Building an On-Call Rotation That Doesn't Destroy Your Team
The Burnout Factory
A client's best senior engineer quit after 18 months. Exit interview quote: "I got paged 14 times last month. Three of those were at 3 AM for alerts that didn't need human attention. I can't do this anymore."
The company didn't have an on-call problem. They had an alerting problem disguised as an on-call rotation. Most on-call rotations fail because they page humans for things that machines should handle — or things that can wait until morning.
The Alert Severity Framework
Every alert must fit into one of four categories. If it doesn't, it shouldn't page anyone:
P1 — Page immediately (any hour):
Definition: Revenue impact RIGHT NOW, data loss, security breach
Examples: Payment processing down, database corruption, customer data exposed
Response: Wake someone up. This is what on-call is for.
Target: < 2 per month
P2 — Page during business hours only:
Definition: Degraded service, elevated error rates, approaching capacity
Examples: API latency > 2x normal, error rate > 1%, disk 85% full
Response: Needs attention today, not at 3 AM.
Target: < 5 per week
P3 — Notification (Slack, email):
Definition: Anomaly detected, might need attention
Examples: Unusual traffic pattern, background job delayed, cert expiring in 14 days
Response: Check during next working session.

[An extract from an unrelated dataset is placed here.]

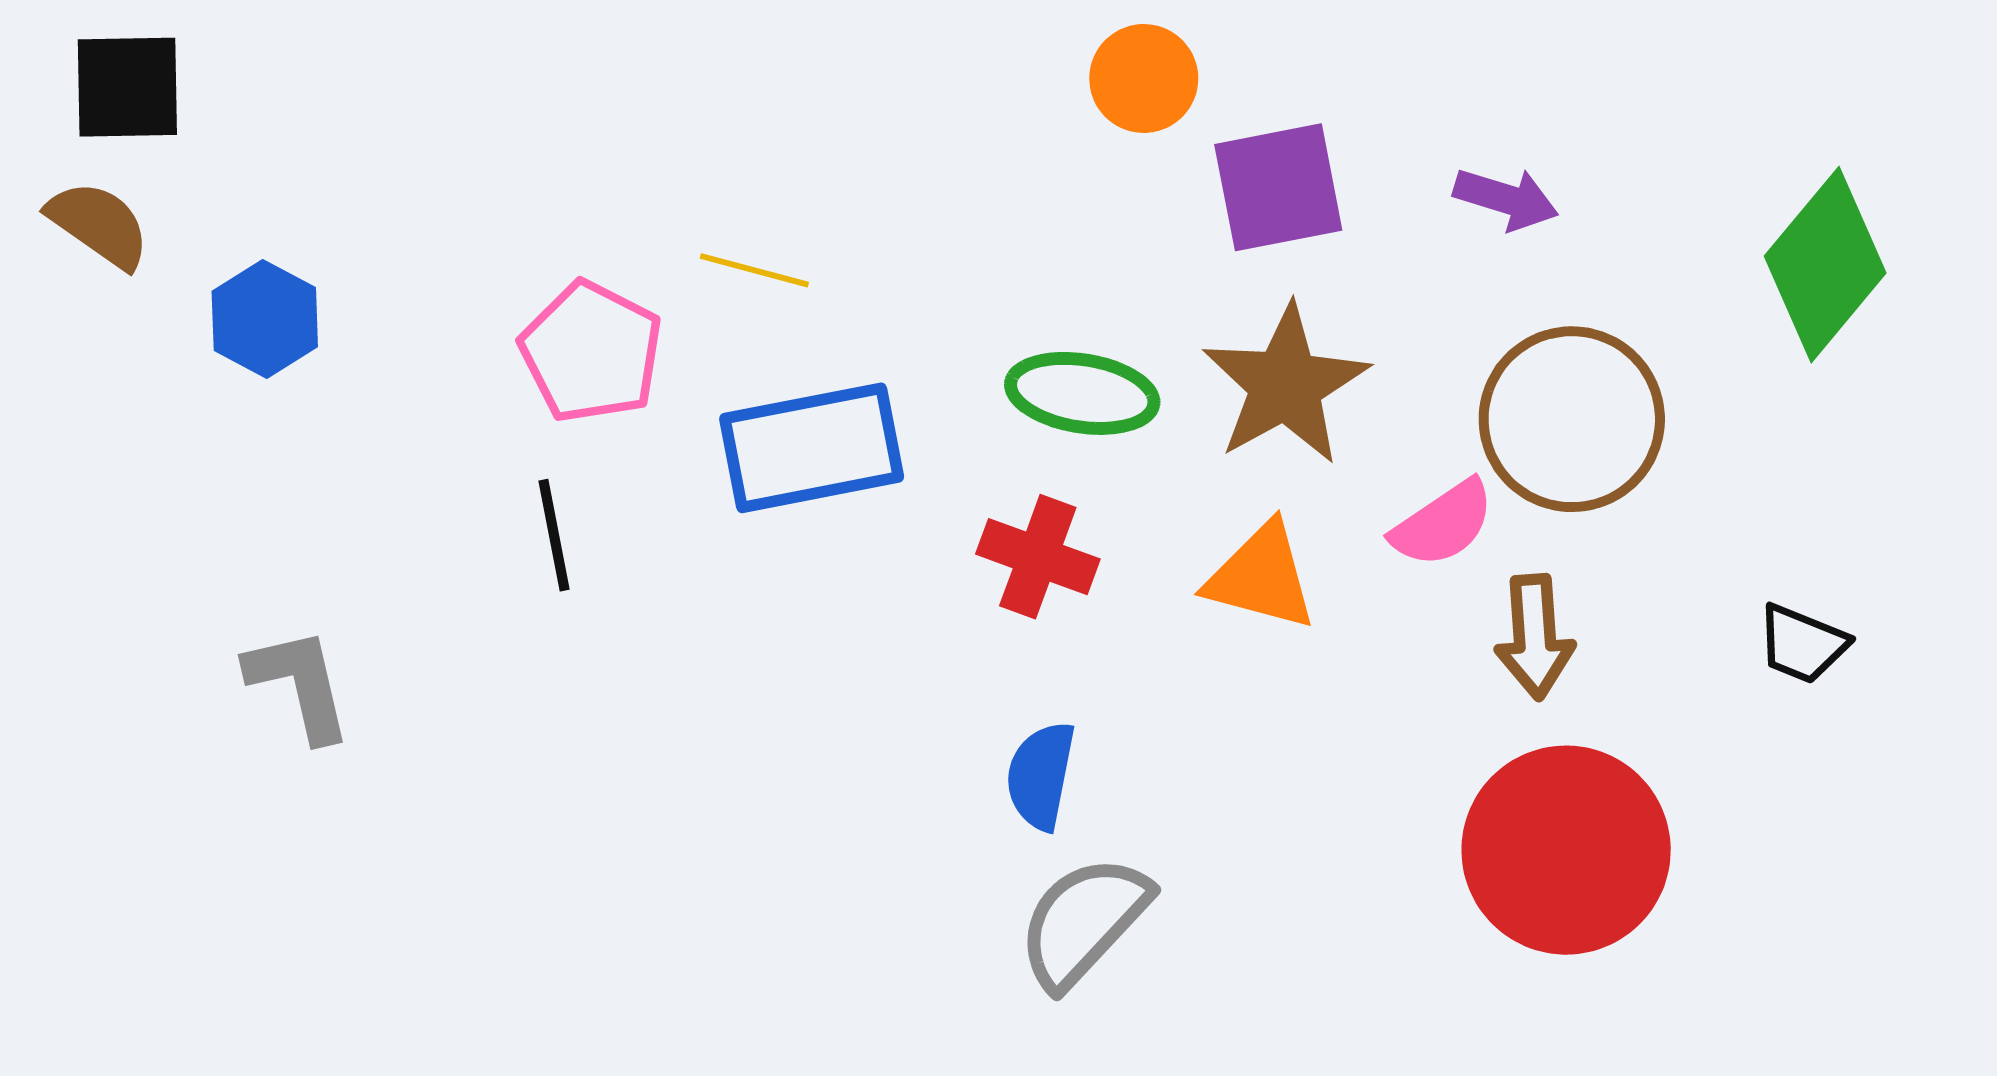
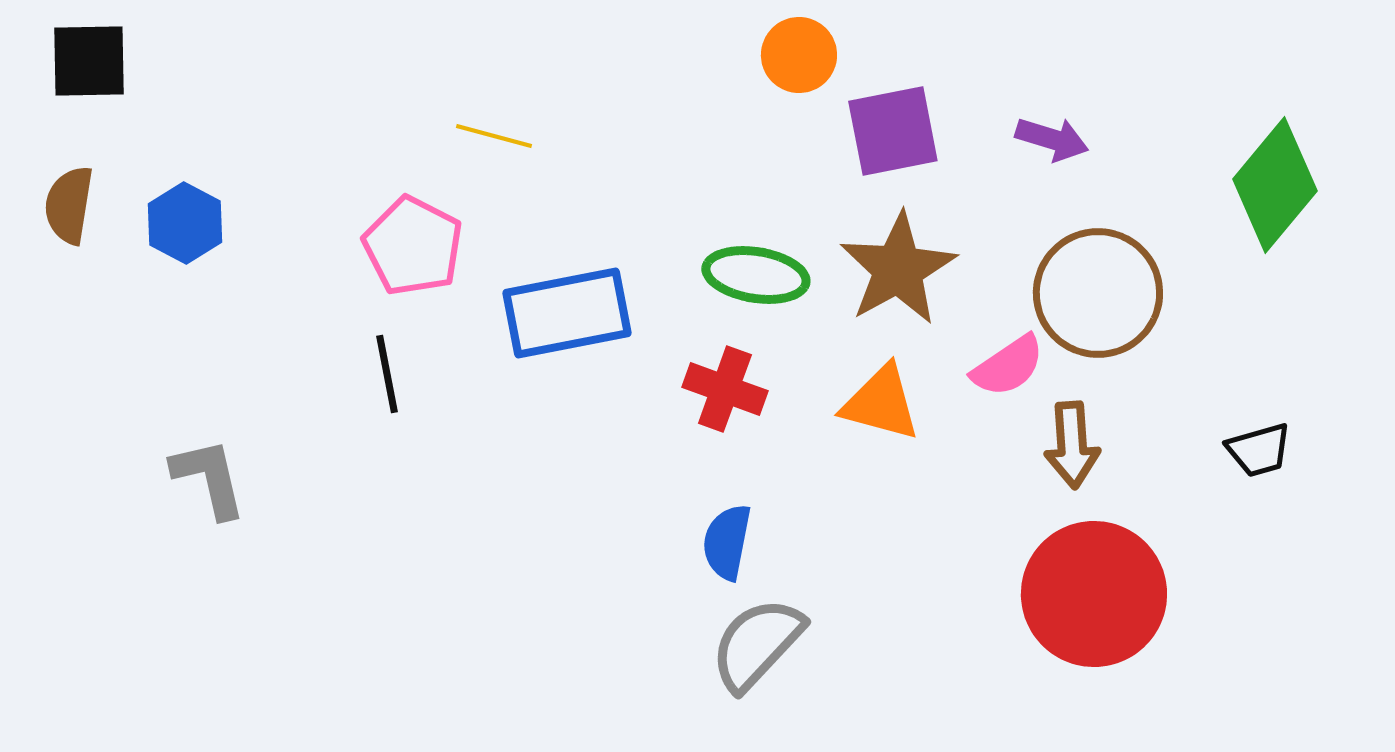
brown semicircle: (99, 225) -> (69, 205), moved, turned -116
yellow line: (754, 270) -> (494, 136), moved
black trapezoid: (1802, 644) -> (1259, 450), turned -38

Target: Monitor and triage weekly
P4 — Log only:
Definition: Informational, auto-recovers
Examples: Single request timeout, brief connection pool spike, auto-scaled up
Response: Review in weekly ops meeting.
The critical rule: If an alert is P1 less than 30% of the time it fires, it's miscategorized. Reclassify it or fix the underlying flakiness. False alarms are the #1 destroyer of on-call morale.
The Rotation Structure
Team of 6 engineers:
Primary on-call: 1 person, rotates weekly (Mon 9am → Mon 9am)
Secondary on-call: 1 person (previous week's primary), backup only
Schedule:
Week 1: Alice (primary) / Frank (secondary)
Week 2: Bob (primary) / Alice (secondary)
Week 3: Carol (primary) / Bob (secondary)
...
Rules:
→ 6-week rotation cycle = each person is on-call 1 in 6 weeks
→ On-call week = lighter sprint load (50% capacity for project work)
→ After overnight page: next day is optional (work from home or take off)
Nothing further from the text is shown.